REPUBLIKA.CO.ID, UNGARAN -- Kepala Dinas Pendidikan Kebudayaan Kepemudaan dan Olahraga (Disdikpora) Kabupaten Semarang, mewajibkan seluruh guru di wilayah Kecamatan Suruh, Kabupaten Semarang memakai arloji (jam tangan).
Perintah mewajibkan para guru memakai jam tangan sebagai pengingat waktu ini untuk memastikan agar para guru bisa tepat waktu dalam melaksanakan tugas dan kewajibannya Sebagai pendidik.
"Dengan begitu, peserta didik di Kecamatan Suruh akan terlayani dengan baik," ungkap Kepala Disdikbudpora Kabupaten Semarang, Sukaton Purtomo saat menghadiri peringatan Hari Pendidikan Nasional di Kecamatan tingkat kabupaten Semarang, yang dipusatkan di Kecamatan Suruh, Selasa (2/5/2023).

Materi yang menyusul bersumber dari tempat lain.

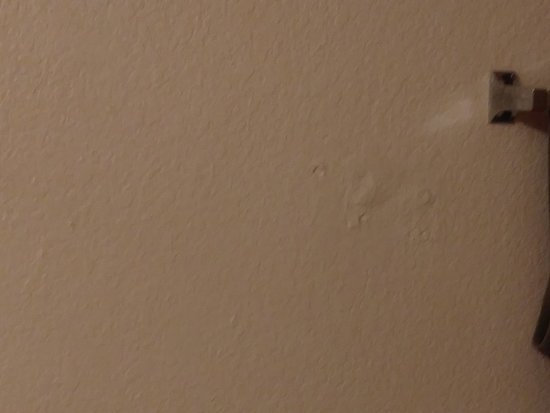 This screenshot has height=413, width=550. Identify the location of wall above towel rack. (526, 44). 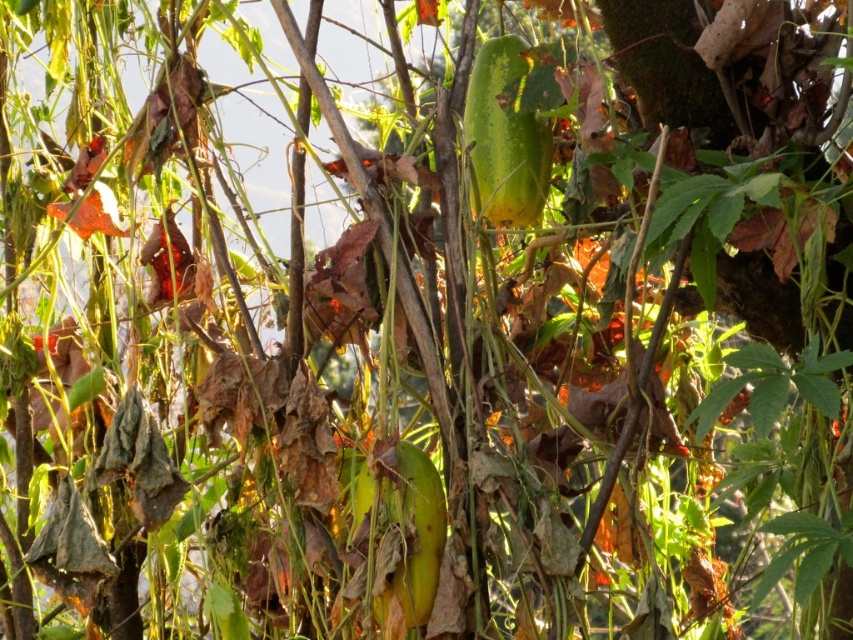 Is green matte papaya at center wider than green matte pickle at center?

In fact, green matte papaya at center might be narrower than green matte pickle at center.

Is green matte papaya at center to the left of green matte pickle at center from the viewer's perspective?

Incorrect, green matte papaya at center is not on the left side of green matte pickle at center.

Is point (477, 58) more distant than point (422, 618)?

Yes, point (477, 58) is farther from viewer.

The height and width of the screenshot is (640, 853). Identify the location of green matte papaya at center. (505, 140). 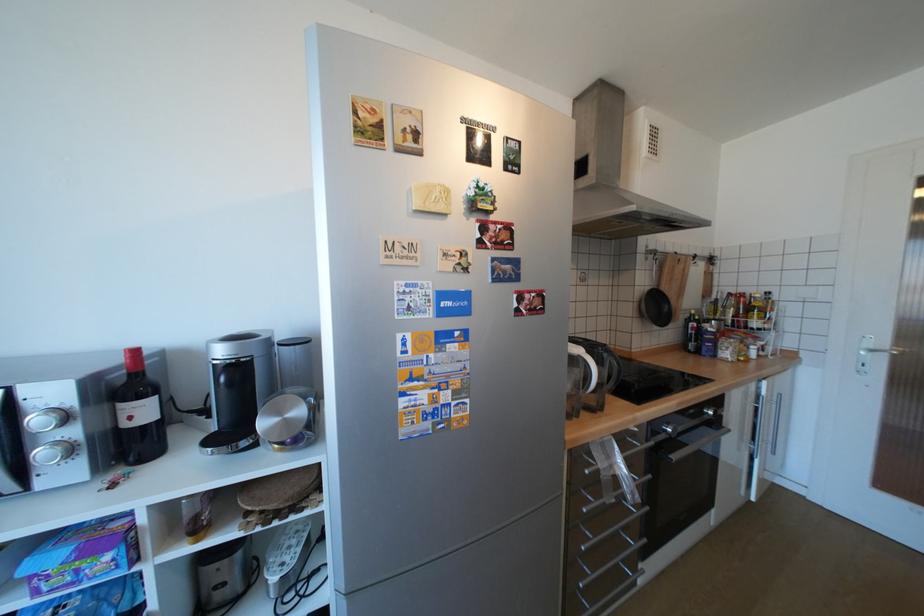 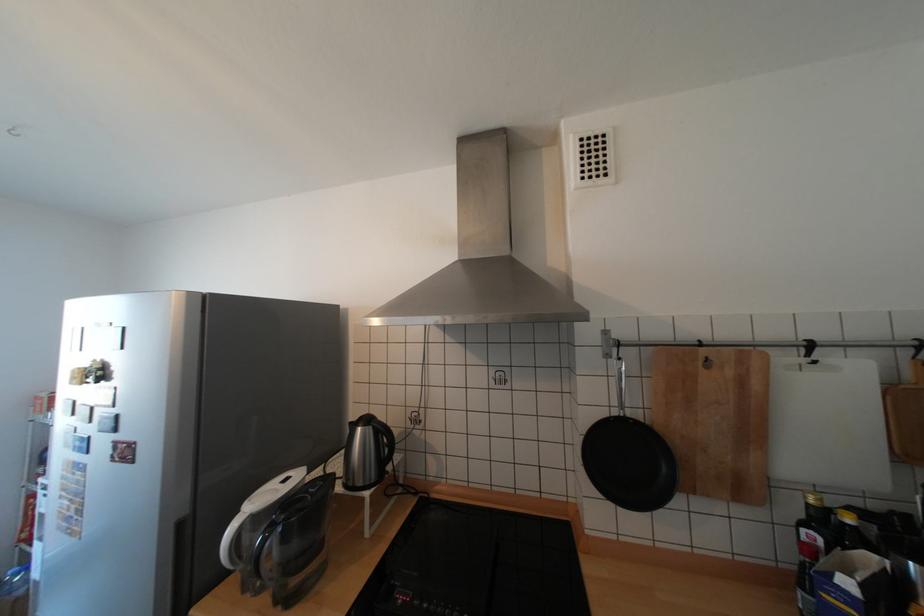 In the second image, find the point that corresponds to pixel 700 314 in the first image.

(817, 505) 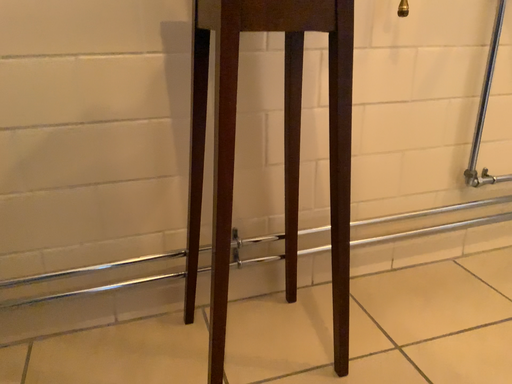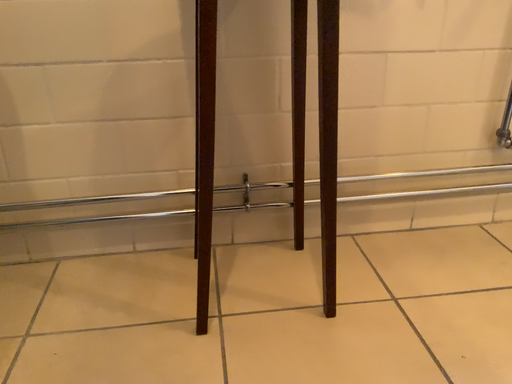 Question: Which way did the camera rotate in the video?

Choices:
 (A) rotated right
 (B) rotated left

Answer: (B) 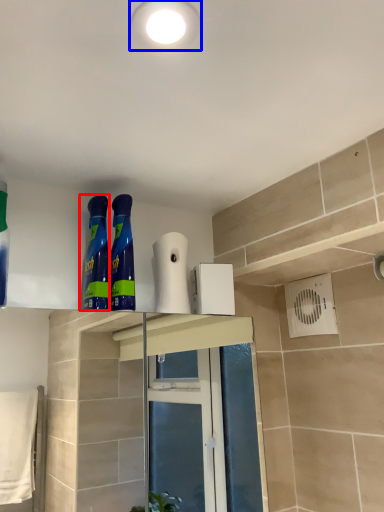 Question: Which point is further to the camera, cleaning product (highlighted by a red box) or lighting (highlighted by a blue box)?

Choices:
 (A) cleaning product
 (B) lighting

Answer: (A) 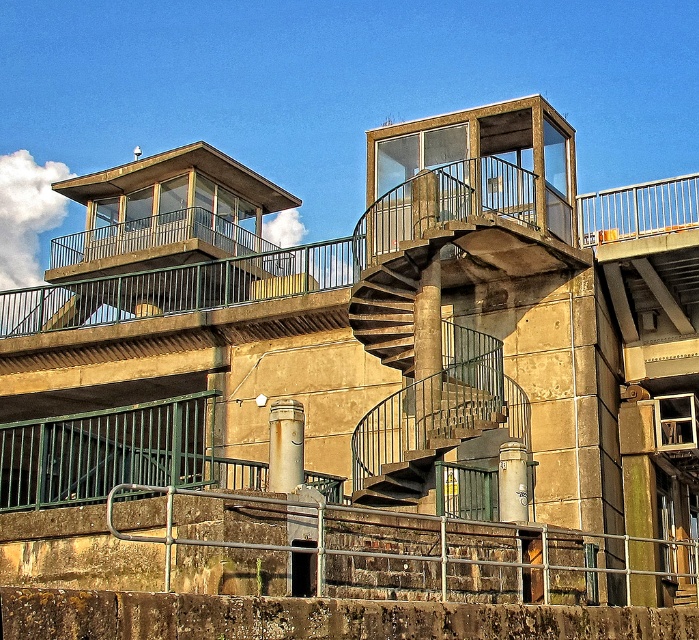 You are an engineer inspecting the structure. You need to determine which object is taller between the rusty metal pipe at center and the metallic gray cylinder at lower center based on the scene. Which one is taller?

Sukaton mengungkapkan, penerapan kewajiban guru memakai jam tangan ini diberlakukan bertepatan dengan momentum peringatan Hari Pendidikan Nasional (Hardiknas) dan merupakan yang pertama di Kabupaten Semarang.
Ia ingin agar kewajiban tersebut berdampak positif bagi kedisiplinan maupun terhadap pelayanan pendidikan oleh para pengajar (guru) di Kabupaten Semarang, khususnya di wilayah Kecamatan Suruh.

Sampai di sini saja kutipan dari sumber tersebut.